» **WHAT TO PRODUCE**
How many lines below include the string "wand"? State the number alone.

══ DATA TO EXAMINE ══

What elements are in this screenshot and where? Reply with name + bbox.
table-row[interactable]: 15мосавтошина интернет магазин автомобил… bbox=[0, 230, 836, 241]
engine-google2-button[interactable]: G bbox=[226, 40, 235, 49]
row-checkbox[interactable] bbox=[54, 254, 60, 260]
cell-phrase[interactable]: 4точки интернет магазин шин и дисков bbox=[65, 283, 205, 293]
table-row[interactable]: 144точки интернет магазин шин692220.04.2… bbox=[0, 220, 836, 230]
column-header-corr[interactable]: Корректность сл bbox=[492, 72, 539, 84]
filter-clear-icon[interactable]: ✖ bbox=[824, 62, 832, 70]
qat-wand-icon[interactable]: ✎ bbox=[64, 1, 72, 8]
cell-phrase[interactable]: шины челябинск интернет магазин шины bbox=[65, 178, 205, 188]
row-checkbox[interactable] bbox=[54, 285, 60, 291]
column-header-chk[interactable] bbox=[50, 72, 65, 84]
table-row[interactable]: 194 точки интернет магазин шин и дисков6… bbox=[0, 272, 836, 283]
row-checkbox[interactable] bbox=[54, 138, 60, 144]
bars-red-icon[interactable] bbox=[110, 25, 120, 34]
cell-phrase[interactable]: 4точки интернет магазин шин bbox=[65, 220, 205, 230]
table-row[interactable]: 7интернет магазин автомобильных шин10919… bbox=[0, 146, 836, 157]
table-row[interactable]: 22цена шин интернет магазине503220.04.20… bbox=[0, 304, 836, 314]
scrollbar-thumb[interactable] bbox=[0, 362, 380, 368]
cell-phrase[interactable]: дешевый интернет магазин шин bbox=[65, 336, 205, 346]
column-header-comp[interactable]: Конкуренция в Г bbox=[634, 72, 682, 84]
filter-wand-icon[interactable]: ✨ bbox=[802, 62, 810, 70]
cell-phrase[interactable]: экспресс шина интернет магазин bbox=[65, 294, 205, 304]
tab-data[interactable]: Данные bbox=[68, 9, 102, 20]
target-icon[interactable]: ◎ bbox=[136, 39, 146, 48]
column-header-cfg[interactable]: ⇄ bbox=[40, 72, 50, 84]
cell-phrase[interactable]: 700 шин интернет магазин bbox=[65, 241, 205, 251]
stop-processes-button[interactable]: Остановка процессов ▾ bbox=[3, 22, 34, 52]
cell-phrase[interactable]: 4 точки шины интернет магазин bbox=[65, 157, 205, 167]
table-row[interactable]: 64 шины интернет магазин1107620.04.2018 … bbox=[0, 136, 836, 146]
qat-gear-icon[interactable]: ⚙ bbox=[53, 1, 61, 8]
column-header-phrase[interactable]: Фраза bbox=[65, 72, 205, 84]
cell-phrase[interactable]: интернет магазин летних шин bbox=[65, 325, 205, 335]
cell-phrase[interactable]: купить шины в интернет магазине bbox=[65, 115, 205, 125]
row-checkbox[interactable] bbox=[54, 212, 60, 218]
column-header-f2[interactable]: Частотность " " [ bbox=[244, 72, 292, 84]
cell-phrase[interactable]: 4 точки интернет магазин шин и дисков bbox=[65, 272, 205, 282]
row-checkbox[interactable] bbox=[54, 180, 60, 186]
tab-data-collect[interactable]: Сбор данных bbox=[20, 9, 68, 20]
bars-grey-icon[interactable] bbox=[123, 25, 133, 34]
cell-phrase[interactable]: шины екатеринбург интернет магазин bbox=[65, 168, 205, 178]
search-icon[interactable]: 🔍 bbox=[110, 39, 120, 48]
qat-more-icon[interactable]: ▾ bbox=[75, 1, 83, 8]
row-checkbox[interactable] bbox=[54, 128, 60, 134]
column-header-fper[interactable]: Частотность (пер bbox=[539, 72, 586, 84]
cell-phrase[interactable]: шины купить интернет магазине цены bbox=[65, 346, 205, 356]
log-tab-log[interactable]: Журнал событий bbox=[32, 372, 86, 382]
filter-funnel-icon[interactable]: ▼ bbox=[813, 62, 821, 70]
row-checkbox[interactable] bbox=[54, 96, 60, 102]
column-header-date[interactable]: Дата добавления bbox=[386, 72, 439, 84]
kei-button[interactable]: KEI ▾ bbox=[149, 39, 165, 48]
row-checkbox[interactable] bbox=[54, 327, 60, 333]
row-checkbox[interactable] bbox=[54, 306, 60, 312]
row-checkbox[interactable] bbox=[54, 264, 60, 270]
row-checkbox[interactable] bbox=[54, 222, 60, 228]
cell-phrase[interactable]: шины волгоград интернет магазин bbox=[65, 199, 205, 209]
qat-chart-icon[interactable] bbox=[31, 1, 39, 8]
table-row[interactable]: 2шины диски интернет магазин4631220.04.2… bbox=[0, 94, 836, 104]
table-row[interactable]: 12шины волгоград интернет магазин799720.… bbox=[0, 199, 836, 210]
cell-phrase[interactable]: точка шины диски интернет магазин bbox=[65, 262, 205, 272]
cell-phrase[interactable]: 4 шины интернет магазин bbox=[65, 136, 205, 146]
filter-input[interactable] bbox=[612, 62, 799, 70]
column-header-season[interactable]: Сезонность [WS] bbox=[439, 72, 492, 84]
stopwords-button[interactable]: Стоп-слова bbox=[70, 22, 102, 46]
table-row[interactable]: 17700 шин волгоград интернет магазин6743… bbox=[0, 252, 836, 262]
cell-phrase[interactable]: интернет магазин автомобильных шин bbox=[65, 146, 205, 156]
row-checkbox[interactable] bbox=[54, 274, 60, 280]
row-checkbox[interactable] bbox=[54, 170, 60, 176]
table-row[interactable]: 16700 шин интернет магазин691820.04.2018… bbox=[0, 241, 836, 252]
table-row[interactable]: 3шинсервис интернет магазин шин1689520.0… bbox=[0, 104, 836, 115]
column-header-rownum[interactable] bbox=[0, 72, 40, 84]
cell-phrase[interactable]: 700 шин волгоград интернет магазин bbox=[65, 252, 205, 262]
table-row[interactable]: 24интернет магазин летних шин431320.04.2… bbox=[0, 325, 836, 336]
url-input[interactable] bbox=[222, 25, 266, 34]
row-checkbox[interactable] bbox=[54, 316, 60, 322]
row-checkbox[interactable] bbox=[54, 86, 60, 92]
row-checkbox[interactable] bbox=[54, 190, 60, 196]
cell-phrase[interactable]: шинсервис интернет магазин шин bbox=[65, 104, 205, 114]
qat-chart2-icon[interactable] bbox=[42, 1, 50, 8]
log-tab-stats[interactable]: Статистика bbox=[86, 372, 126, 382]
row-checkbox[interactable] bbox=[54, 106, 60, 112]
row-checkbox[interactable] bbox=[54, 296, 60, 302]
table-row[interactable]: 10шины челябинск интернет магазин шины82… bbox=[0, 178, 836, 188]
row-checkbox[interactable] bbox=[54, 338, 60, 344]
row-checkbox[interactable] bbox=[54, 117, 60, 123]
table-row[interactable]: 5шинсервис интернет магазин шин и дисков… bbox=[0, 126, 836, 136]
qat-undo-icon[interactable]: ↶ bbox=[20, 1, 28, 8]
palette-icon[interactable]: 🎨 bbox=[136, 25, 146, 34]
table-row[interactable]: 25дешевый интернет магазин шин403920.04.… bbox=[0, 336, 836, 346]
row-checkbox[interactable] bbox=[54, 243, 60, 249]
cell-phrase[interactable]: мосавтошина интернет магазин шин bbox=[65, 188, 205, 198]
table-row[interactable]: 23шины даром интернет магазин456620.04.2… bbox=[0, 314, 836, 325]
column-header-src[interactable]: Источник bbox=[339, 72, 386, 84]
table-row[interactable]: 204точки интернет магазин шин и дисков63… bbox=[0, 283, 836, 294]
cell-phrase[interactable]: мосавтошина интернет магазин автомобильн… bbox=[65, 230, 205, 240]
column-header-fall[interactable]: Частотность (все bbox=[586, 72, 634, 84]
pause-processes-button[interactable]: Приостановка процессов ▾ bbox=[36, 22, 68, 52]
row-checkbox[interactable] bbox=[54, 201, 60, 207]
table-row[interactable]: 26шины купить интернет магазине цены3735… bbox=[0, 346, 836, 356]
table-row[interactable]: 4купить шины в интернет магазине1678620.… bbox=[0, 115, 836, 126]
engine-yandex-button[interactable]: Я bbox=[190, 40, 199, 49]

═══

» **COMPLETED EXERCISE**
2